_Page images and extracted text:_
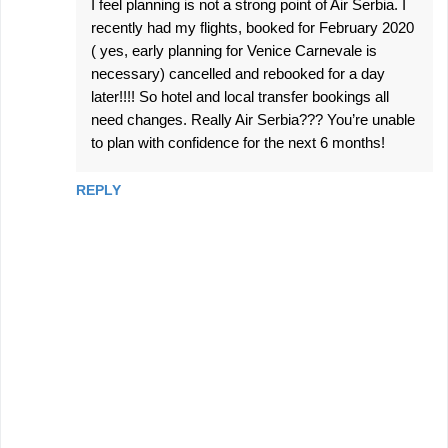
I feel planning is not a strong point of Air Serbia. I
recently had my flights, booked for February 2020
( yes, early planning for Venice Carnevale is
necessary) cancelled and rebooked for a day
later!!!! So hotel and local transfer bookings all
need changes. Really Air Serbia??? You’re unable
to plan with confidence for the next 6 months!
REPLY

_Required work:_
Copy the records above exactly, starting at the line that contains "need changes. Really" and ending at the last line, and leave out all earlier lines.

_Completed task:_
need changes. Really Air Serbia??? You’re unable
to plan with confidence for the next 6 months!
REPLY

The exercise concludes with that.